Wednesday, December 09, 2009

Forgery and Computer Fraud

As I’ve noted in earlier posts, the test courts use to determine if two crimes are the same is the Blockburger test. In Blockburger v. United States, 284 U.S. 299, 304 (1932), the Supreme Court held that the test is “whether each provision requires proof of a fact which the other does not.”


This post is about a case in which the defendant raised what wasn’t technically a Blockburger argument, but was based on substantive similarities between what were alleged to be two crimes.

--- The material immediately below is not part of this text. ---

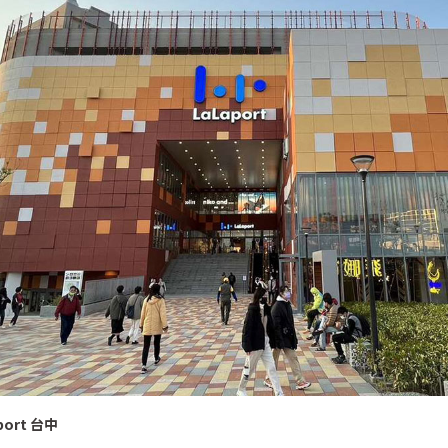
port 台中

The case is State v. Jackson, 2009 WL 4035256 (Kansas Court of Appeals 2009), and here are the essential facts:

Kimberly Ross owned a house . . . in Salina. . . . [and] had not given anyone . . . permission to live in the house. . . . Ross [heard] . . . there was a bicycle on her property and the windows were open. . . . Ross sent her father, Jim Lytle, to the house . . . . Lytle asked [Daniel] Jackson if he lived at the house, and Jackson [said] he. . . . bought [it] . . . .Lytle told Jackson that his daughter owned the house. . . .

Ross contacted the Salina police. Two officers were sent to the property [and] spoke with Jackson. . . . [who] admitted he had been living [there]. Jackson showed one of the officers a lease agreement, which Jackson said allowed him to live in the house. . . .


Lieutenant Salzman. . . . noticed that the landlord's signature appeared to be computer generated. . . . [and] Ross told police she had not rented the property. . . . Salzman told Jackson he did not think the lease agreement was real. Jackson [said] the person he was renting from . . . had drafted the agreement using a computer at the public library.

Salzman and Jackson went in the house. . . . Salzman noticed a . . . laptop computer in the house. Jackson told Salzman that he had used the laptop computer to help draft the lease agreement. Jackson was arrested and taken to the Salina Police Department.

State v. Jackson, supra. When police searched the house, they found “a letter dated July 1, 2007, from Ross to Nijeil Beiker thanking him for the offer on her property;” an identical letter dated September 1, 2007; an owner's affidavit signed by Ross; and a quit claim deed in favor of Beiker signed by Ross. State v. Jackson, supra. Ross would later testify that she never signed any of these documents. State v. Jackson, supra.


At the police station, Jackson told Officer Melissa Short that before he lived at Ross’ house he was homeless for 18 months and was looking for a place to stay when he was approached by Beiker, who told Jackson he purchased a residence and would lease it to Jackson if Jackson would be willing to do some work on it. State v. Jackson, supra.

Jackson [said] he contracted with Beiker to pay a $400 deposit and $400 monthly rent plus utilities for the residence. . . . Jackson [said] Beiker had not been familiar with how to draft a lease agreement so they had drafted the documents at the library. Short asked Jackson about . . . inconsistencies between the lease and his statements to the police, including the amount of the deposit and rent, the date Jackson was supposed to take possession of the property, and the fact that Beiker's signature appeared to be type. . . . Short later testified that Jackson was unable to . . . explain the inconsistencies.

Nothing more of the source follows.